For the player, the experience may shift. The thrill of the chase for that ever-increasing prize pot remains; however, the backdrop is evolving. With the Curaçao Gaming Control Board’s hand steering the helm, the industry braces for change. The question lingers—how will these regulatory waves alter the progressive jackpot phenomenon?

Market Dynamics

The betting market’s pulse beats stronger, with gross gaming revenue on an upswing. Progressive jackpots, a heartbeat of this growth, now face a regulatory check-up. As the rules set in, the industry watches. Will the new order stifle or sustain the jackpot’s momentum? Only time—and the market’s response—will tell.

Understanding the New Licensing Features

The Curaçao Gaming Control Board (GCB) is set to introduce a new wave of gaming licences, each with distinct characteristics. These licences differ from their predecessors in several key ways.

Current Legislation as the Foundation

The first notable feature is the adherence to existing legislation. These new licences are not a breakaway from the past but rather a continuation under the established legal framework. The significance? Stability. Operators can expect a degree of familiarity with the rules and regulations that govern their activities.

Direct Issuance to Operators

Secondly, the direct issuance of licences to operators marks a departure from the previous system. This change means a more streamlined process—no middlemen, no sub-licenses. The impact? Enhanced regulatory oversight. Operators must now engage directly with the GCB, ensuring a clearer regulatory environment.

Enhanced Ethical Obligations

Finally, the inclusion of anti-money laundering and responsible gambling provisions signals a shift towards ethical gaming practices. These provisions are not just a nod to global trends. They’re a commitment. A commitment to transparency, to integrity, and to the protection of consumers within the gaming sector.

The ripple effect of these features will likely be felt across the Caribbean and Latin American betting markets.
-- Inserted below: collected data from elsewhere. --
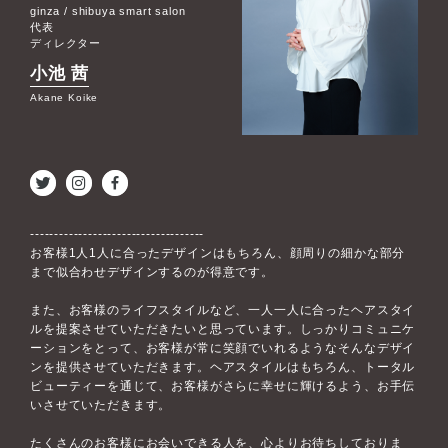
ginza / shibuya smart salon
代表
ディレクター
小池 茜
Akane Koike
------------------------------------
お客様1人1人に合ったデザインはもちろん、顔周りの細かな部分
まで似合わせデザインするのが得意です。
また、お客様のライフスタイルなど、一人一人に合ったヘアスタイ
ルを提案させていただきたいと思っています。しっかりコミュニケ
ーションをとって、お客様が常に笑顔でいれるようなそんなデザイ
ンを提供させていただきます。ヘアスタイルはもちろん、トータル
ビューティーを通じて、お客様がさらに幸せに輝けるよう、お手伝
いさせていただきます。
たくさんのお客様にお会いできる人を、心よりお待ちしておりま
With the GCB’s new licensing approach, the aim is clear: to foster a more responsible and regulated gaming environment that aligns with international standards.
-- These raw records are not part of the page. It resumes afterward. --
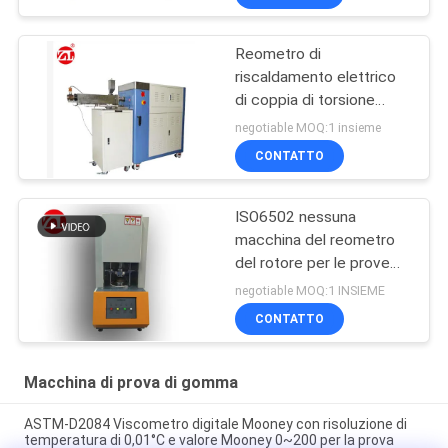
PA del PC del PVC
Reometro di
riscaldamento elettrico
di coppia di torsione
60ML più la gamma 0-
negotiable MOQ:1 insieme
300Nm di coppia di
CONTATTO
torsione del miscelatore
ISO6502 nessuna
macchina del reometro
del rotore per le prove
della gomma
negotiable MOQ:1 INSIEME
CONTATTO
Macchina di prova di gomma
ASTM-D2084 Viscometro digitale Mooney con risoluzione di
temperatura di 0,01°C e valore Mooney 0~200 per la prova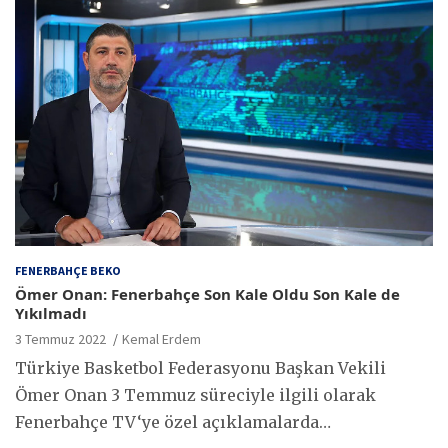
FENERBAHÇE BEKO
Ömer Onan: Fenerbahçe Son Kale Oldu Son Kale de
Yıkılmadı
3 Temmuz 2022
Kemal Erdem
Türkiye Basketbol Federasyonu Başkan Vekili
Ömer Onan 3 Temmuz süreciyle ilgili olarak
Fenerbahçe TV‘ye özel açıklamalarda…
The Application Process for Operators

After September 1, the landscape of gaming licensing in Curaçao will take a new shape. The Curaçao Gaming Control Board (GCB) is set to streamline the process for operators seeking to enter the burgeoning Latin American betting market. Legal advisor Sixiènne Jansen has provided clarity on the steps involved.

Online Gaming Application

The initial hurdle for prospective licensees is the online gaming application. Here, the GCB requires a thorough analysis. Operators must dissect their business operations. Detail marketing tactics. Elucidate on distribution channels. And, importantly, set forth growth targets. This form serves as a blueprint of the operator’s intended trajectory within the industry.

Personal Declaration

Next, a personal declaration. The form’s purpose: to identify the individuals steering the company. It’s not just names and titles; the GCB mandates a financial deep dive. Stakeholders with significant influence—those with a 10% or greater stake—must disclose their financial pedigree. Source of wealth. Source of funds. Verifiable identities. Transparency is non-negotiable.

Corporate Disclosures

Finally, corporate disclosures. A necessity, as licences are a privilege reserved for Curaçao entities. Operators must furnish the GCB with comprehensive corporate information. This ensures that only legitimate businesses, firmly rooted in Curaçao soil, are granted the keys to the gaming kingdom.
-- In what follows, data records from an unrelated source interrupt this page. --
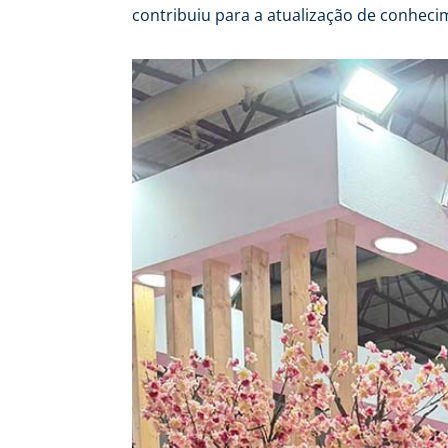
contribuiu para a atualização de conheci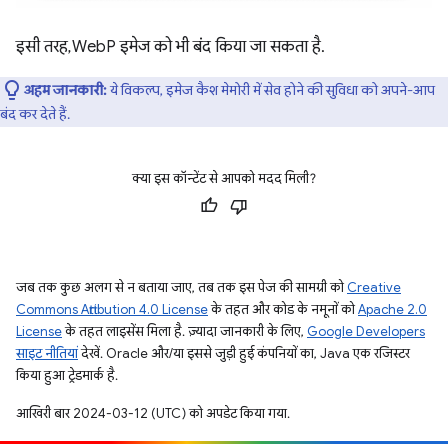
इसी तरह, WebP इमेज को भी बंद किया जा सकता है.
अहम जानकारी:
ये विकल्प, इमेज कैश मेमोरी में सेव होने की सुविधा को अपने-आप
बंद कर देते हैं.
क्या इस कॉन्टेंट से आपको मदद मिली?
जब तक कुछ अलग से न बताया जाए, तब तक इस पेज की सामग्री को
Creative
Commons Attribution 4.0 License
के तहत और कोड के नमूनों को
Apache 2.0
License
के तहत लाइसेंस मिला है. ज़्यादा जानकारी के लिए,
Google Developers
साइट नीतियां
देखें. Oracle और/या इससे जुड़ी हुई कंपनियों का, Java एक रजिस्टर
किया हुआ ट्रेडमार्क है.
आखिरी बार 2024-03-12 (UTC) को अपडेट किया गया.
The new application process mirrors its predecessor in structure, yet it is refined to align with contemporary regulatory demands. Anti-money laundering measures. Responsible gambling practices. These are not mere buzzwords; they are integral components of the new licensing ethos.

Operators must navigate this tripartite application with precision. Each form is a pillar supporting their case for a license. The GCB’s scrutiny is rigorous; the operator’s preparation must match. With gross gaming revenue on a steep incline, the stakes are high. But for those who succeed, the rewards could be substantial.